Bordelaise sauce (/fr/) is a classic French sauce named after the Bordeaux region of France, which is famous for its wine. According to Auguste Escoffier in his book Ma cuisine, sauce bordelaise is made using white wine. In the same book, Escoffier also refers to the original sauce as sauce Bordelaise Bonnefoy.

Nowadays bordelaise is made using red wine, bone marrow, butter, shallots and sauce demi-glace. Sauce marchand de vin ('wine-merchant's sauce') is a similar designation. Traditionally, bordelaise sauce is served with grilled beef or steak, though it can also be served with other meats that pair well with red wine demi-glace–based sauces.

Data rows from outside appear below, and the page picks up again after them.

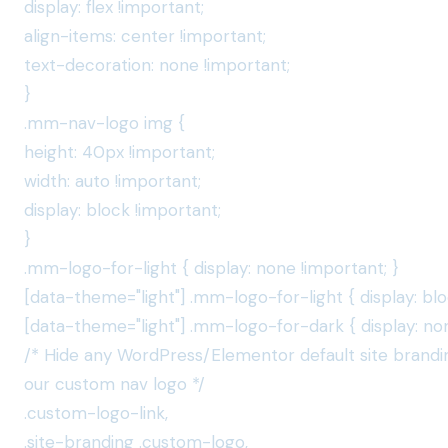
display: flex !important;
align-items: center !important;
text-decoration: none !important;
}
.mm-nav-logo img {
height: 40px !important;
width: auto !important;
display: block !important;
}
.mm-logo-for-light { display: none !important; }
[data-theme="light"] .mm-logo-for-light { display: blo
[data-theme="light"] .mm-logo-for-dark { display: non
/* Hide any WordPress/Elementor default site brandi
our custom nav logo */
.custom-logo-link,
.site-branding .custom-logo,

==New Orleans bordelaise==
A bordelaise sauce in traditional New Orleans-style Louisiana Creole cuisine is different from the French classical version, although both are available in the city. The basic flavor is garlic rather than red wine and bone marrow. Another sauce called "bordelaise" in New Orleans consists of butter, olive oil, shallots, parsley and garlic.

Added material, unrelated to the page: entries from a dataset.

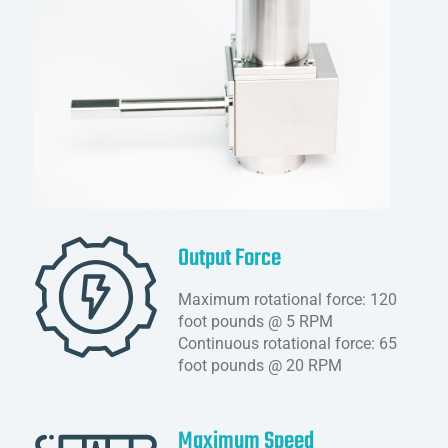
Output Force
Maximum rotational force: 120
foot pounds @ 5 RPM
Continuous rotational force: 65
foot pounds @ 20 RPM
Maximum Speed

This combination is the foundation of the classic escargots bordelaises, a dish that was available in New Orleans restaurants early in the twentieth century. The association of bordelaise with garlic may have begun with this dish and then shifted to the demi-glace version. A 1904 Creole recipe calls for garlic and parsley in addition to green onions, red wine, beef marrow and "Spanish sauce."